1. My data (or data I have access to) isn’t valuable.
All data is valuable. Do an assessment of the data you create, collect, store, access and transmit. Classify it by sensitivity level and ensure there are measures in place to secure it. Click here to review Microsoft’s Data Classification Guide.
2. Cybersecurity is a technology issue.
Cybersecurity is about people, process, AND technology. Employee training, clearly defined processes and policies, and adequate technology infrastructure are all critical in a layered security model.
3. Cybersecurity requires a huge financial investment.
Many efforts to protect your data require little or no financial investment. Create and institute cybersecurity policies, restrict administrative privileges, enable multi-factor authentication, and train employees to spot phishing emails. Interested in more information on staff training? Contact us today!
4. Outsourcing to a vendor eliminates your liability during a cyber incident.
You have a legal and ethical responsibility to protect sensitive data. Review vendor policies and sharing agreements and have a lawyer review them when necessary. Not sure what to include in your Vendor Security Policy? Here are some starting points.

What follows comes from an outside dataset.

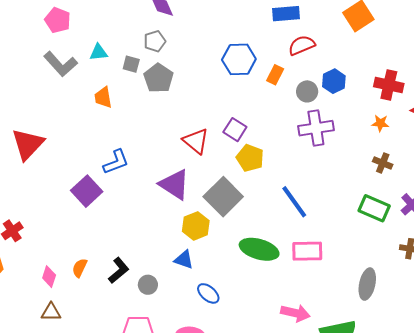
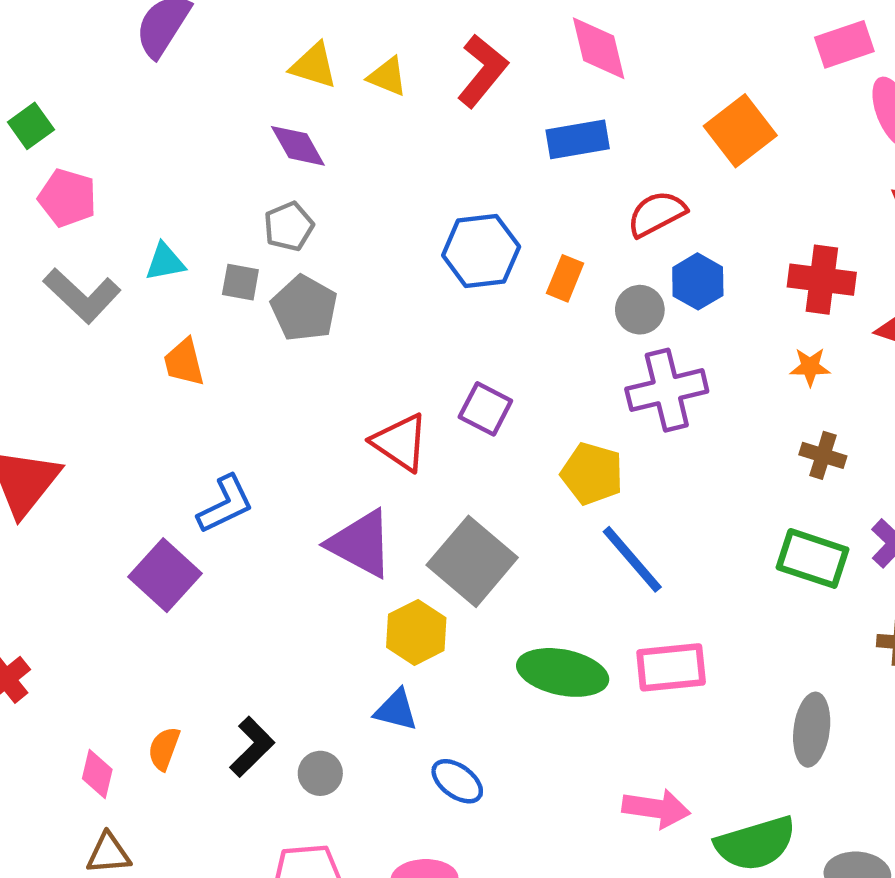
red semicircle: (302, 45) -> (657, 214), moved
yellow pentagon: (250, 158) -> (592, 474), moved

5. Cyber breaches are covered by general liability insurance.
Many standard insurance policies do not cover cyber incidents or data breaches. Speak with your insurance representatives to review your existing coverage and confirm it meets your organizational needs.
6. Cyber attacks always come from external actors.
False. Identify potential cybersecurity threats that could come from within your organization and develop strategies to mitigate those risks.
7. Younger people are better at cybersecurity than others.
Age is not directly correlated to better cybersecurity practices. Before giving someone responsibility to manage your social media, website, or network, discuss your expectations and their cybersecurity knowledge.
8. Compliance with industry standards is sufficient for a security strategy.
Complying with industry standards alone does not equate to a robust security strategy for an organization. Use a verified framework, such as the NIST Cybersecurity Framework, to manage and mitigate your risk.
9. Physical security is not as important as digital security.
Do not discount the importance of physical security. Develop strategies and policies that relate to your organization’s unique physical security demands. Who can access what, and where?
10. New devices and software programs are secure when I buy them.
Just because something is new, does not mean it is secure. Verify that the operating software is up to date, change the default manufacturer’s password, and configure the privacy settings prior to use.